TO DO:
Only the lines of the data below from the one with "Produits verts" through the one with "CONTACTANOS" are wanted. Repeat them exactly.

Items listed in a dataset:
:::
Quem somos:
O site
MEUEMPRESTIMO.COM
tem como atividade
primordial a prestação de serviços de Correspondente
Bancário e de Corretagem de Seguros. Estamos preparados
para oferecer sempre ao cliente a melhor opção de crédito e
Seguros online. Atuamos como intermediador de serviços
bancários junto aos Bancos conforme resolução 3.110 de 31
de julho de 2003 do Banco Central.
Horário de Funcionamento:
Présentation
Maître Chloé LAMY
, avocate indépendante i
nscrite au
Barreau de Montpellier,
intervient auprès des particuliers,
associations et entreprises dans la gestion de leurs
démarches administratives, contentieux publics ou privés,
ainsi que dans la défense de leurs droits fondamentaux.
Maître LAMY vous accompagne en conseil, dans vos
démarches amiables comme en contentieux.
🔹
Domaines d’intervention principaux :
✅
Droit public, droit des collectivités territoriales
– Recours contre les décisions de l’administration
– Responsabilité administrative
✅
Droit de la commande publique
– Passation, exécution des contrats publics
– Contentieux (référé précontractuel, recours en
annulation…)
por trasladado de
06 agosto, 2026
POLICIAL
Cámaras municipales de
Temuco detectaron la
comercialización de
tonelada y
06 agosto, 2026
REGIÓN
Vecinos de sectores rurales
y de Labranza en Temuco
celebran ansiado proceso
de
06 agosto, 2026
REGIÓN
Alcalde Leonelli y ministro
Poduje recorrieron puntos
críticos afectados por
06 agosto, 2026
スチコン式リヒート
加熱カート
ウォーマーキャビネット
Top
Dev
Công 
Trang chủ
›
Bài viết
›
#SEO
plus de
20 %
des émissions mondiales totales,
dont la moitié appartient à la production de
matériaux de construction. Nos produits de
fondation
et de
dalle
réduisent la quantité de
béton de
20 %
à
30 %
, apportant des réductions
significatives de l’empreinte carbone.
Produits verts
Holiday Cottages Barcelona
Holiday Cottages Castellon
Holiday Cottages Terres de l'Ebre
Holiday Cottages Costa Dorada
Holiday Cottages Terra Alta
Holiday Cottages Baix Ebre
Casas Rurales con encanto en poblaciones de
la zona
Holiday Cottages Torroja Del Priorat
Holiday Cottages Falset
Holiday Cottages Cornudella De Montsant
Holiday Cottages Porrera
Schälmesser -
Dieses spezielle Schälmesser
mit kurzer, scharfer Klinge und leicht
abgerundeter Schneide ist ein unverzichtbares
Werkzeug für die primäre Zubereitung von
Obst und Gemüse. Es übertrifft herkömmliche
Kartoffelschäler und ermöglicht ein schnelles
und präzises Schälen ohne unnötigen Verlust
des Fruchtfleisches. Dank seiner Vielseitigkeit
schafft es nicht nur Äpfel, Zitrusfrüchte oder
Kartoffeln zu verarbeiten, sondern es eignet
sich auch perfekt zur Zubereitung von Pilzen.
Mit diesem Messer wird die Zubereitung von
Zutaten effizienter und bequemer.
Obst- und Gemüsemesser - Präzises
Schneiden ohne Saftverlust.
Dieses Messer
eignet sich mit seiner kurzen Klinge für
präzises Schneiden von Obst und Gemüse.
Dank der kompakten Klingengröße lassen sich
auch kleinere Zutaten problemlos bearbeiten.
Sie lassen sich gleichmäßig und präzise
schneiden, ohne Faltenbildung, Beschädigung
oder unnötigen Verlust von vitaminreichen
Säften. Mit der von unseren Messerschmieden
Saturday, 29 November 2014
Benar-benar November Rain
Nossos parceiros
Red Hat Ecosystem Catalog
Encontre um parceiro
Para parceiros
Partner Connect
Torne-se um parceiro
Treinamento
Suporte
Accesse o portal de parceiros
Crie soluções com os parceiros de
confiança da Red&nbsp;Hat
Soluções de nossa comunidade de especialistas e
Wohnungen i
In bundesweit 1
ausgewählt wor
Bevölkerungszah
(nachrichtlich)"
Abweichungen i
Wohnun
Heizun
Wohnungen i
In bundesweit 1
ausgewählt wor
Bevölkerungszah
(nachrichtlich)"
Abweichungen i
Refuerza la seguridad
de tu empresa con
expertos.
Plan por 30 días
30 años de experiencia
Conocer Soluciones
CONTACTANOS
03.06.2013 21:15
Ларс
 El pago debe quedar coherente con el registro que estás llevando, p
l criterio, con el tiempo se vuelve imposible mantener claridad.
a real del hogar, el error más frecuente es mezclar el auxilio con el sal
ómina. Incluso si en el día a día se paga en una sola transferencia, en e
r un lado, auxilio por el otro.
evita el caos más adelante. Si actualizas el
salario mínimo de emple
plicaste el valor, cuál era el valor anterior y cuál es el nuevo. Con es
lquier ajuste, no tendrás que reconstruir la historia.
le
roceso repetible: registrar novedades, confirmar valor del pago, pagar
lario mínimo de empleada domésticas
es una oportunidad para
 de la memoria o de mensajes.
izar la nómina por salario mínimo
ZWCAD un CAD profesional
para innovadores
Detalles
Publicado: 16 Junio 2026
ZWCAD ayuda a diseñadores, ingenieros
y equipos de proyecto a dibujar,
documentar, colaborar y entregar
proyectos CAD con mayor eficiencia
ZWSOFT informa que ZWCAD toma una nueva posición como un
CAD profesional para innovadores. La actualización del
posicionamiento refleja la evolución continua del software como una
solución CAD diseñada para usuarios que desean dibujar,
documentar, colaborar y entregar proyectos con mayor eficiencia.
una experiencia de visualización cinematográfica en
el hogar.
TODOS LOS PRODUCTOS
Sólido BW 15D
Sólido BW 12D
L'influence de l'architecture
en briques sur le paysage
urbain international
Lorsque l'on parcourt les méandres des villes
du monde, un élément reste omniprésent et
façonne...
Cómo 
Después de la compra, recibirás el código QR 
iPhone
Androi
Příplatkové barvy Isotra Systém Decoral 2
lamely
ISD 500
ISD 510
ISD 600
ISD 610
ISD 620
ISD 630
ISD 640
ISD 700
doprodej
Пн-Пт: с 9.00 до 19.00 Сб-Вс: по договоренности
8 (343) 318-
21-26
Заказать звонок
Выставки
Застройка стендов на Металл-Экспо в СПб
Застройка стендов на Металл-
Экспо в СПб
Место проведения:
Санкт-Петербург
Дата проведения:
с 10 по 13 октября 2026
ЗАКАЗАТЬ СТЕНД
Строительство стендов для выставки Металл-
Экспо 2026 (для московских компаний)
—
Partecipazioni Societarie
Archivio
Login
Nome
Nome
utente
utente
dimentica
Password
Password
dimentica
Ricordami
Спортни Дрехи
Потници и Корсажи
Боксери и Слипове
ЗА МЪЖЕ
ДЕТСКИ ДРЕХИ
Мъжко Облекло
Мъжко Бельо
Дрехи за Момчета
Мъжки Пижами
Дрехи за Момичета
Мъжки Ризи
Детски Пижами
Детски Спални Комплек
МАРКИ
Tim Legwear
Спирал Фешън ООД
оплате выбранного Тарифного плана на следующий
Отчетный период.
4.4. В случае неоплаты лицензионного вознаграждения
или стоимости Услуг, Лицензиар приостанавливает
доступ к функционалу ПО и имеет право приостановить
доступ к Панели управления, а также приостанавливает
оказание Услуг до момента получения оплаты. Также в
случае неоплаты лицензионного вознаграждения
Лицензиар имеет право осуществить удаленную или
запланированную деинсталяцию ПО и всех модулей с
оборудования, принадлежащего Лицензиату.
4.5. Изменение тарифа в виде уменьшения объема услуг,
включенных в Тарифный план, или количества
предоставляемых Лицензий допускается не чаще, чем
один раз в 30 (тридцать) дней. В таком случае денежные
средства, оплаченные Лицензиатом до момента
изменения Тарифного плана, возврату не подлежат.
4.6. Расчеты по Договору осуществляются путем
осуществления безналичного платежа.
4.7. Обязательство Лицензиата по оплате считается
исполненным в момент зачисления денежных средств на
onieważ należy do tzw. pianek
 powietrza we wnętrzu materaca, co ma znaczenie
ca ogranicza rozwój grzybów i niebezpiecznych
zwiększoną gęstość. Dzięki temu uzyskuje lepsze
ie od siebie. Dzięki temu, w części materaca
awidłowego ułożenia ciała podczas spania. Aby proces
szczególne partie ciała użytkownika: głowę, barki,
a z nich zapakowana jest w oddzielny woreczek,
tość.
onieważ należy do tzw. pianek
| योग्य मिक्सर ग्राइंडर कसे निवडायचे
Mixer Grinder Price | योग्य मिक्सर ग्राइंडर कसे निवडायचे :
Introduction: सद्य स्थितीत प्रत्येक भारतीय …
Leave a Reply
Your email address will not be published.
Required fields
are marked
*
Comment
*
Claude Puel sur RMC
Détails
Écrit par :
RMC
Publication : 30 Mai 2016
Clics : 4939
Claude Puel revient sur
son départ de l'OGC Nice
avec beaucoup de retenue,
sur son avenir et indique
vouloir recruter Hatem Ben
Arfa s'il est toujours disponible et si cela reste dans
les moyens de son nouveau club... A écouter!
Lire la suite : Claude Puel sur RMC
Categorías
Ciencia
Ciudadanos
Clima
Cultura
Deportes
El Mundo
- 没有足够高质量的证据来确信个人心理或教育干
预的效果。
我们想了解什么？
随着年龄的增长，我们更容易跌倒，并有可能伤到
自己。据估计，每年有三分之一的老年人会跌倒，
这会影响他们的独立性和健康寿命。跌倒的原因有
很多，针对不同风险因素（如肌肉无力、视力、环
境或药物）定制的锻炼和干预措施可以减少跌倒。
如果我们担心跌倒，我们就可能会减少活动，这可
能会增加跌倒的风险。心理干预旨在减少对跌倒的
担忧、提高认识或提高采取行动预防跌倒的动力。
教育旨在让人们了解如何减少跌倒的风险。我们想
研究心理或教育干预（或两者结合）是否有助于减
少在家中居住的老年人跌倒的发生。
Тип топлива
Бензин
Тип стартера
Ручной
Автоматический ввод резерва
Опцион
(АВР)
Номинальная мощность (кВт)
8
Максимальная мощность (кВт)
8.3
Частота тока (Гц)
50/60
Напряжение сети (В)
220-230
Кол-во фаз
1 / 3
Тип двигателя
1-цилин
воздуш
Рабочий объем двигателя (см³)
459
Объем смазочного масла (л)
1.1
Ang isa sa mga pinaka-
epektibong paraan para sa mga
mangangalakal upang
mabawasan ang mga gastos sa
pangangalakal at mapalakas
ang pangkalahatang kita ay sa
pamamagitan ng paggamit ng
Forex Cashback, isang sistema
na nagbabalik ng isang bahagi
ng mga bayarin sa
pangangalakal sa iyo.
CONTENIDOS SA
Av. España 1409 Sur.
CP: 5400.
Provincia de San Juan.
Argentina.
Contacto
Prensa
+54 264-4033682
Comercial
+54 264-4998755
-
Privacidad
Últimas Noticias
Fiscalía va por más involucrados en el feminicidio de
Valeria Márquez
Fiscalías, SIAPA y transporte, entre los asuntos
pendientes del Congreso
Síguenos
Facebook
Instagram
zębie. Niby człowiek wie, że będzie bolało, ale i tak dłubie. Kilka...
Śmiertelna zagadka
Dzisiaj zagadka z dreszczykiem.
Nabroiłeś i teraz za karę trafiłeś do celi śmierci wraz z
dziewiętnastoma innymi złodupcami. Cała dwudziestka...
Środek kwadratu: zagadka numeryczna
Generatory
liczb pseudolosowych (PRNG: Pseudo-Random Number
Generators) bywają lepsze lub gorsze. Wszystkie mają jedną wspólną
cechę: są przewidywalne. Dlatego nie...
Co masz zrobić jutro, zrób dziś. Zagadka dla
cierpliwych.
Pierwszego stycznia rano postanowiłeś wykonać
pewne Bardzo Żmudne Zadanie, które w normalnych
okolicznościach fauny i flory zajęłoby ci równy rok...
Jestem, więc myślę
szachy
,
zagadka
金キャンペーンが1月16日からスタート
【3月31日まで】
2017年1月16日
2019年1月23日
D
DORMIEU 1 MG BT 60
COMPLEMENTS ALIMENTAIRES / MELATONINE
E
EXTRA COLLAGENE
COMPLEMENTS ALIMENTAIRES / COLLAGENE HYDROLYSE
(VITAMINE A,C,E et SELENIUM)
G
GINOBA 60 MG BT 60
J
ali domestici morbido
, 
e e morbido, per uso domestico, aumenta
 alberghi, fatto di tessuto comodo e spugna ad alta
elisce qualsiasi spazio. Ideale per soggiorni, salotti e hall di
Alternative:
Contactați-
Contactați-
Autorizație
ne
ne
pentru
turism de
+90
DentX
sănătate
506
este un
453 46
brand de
:::
THE COMPLETED TASK:
Produits verts
Holiday Cottages Barcelona
Holiday Cottages Castellon
Holiday Cottages Terres de l'Ebre
Holiday Cottages Costa Dorada
Holiday Cottages Terra Alta
Holiday Cottages Baix Ebre
Casas Rurales con encanto en poblaciones de
la zona
Holiday Cottages Torroja Del Priorat
Holiday Cottages Falset
Holiday Cottages Cornudella De Montsant
Holiday Cottages Porrera
Schälmesser -
Dieses spezielle Schälmesser
mit kurzer, scharfer Klinge und leicht
abgerundeter Schneide ist ein unverzichtbares
Werkzeug für die primäre Zubereitung von
Obst und Gemüse. Es übertrifft herkömmliche
Kartoffelschäler und ermöglicht ein schnelles
und präzises Schälen ohne unnötigen Verlust
des Fruchtfleisches. Dank seiner Vielseitigkeit
schafft es nicht nur Äpfel, Zitrusfrüchte oder
Kartoffeln zu verarbeiten, sondern es eignet
sich auch perfekt zur Zubereitung von Pilzen.
Mit diesem Messer wird die Zubereitung von
Zutaten effizienter und bequemer.
Obst- und Gemüsemesser - Präzises
Schneiden ohne Saftverlust.
Dieses Messer
eignet sich mit seiner kurzen Klinge für
präzises Schneiden von Obst und Gemüse.
Dank der kompakten Klingengröße lassen sich
auch kleinere Zutaten problemlos bearbeiten.
Sie lassen sich gleichmäßig und präzise
schneiden, ohne Faltenbildung, Beschädigung
oder unnötigen Verlust von vitaminreichen
Säften. Mit der von unseren Messerschmieden
Saturday, 29 November 2014
Benar-benar November Rain
Nossos parceiros
Red Hat Ecosystem Catalog
Encontre um parceiro
Para parceiros
Partner Connect
Torne-se um parceiro
Treinamento
Suporte
Accesse o portal de parceiros
Crie soluções com os parceiros de
confiança da Red&nbsp;Hat
Soluções de nossa comunidade de especialistas e
Wohnungen i
In bundesweit 1
ausgewählt wor
Bevölkerungszah
(nachrichtlich)"
Abweichungen i
Wohnun
Heizun
Wohnungen i
In bundesweit 1
ausgewählt wor
Bevölkerungszah
(nachrichtlich)"
Abweichungen i
Refuerza la seguridad
de tu empresa con
expertos.
Plan por 30 días
30 años de experiencia
Conocer Soluciones
CONTACTANOS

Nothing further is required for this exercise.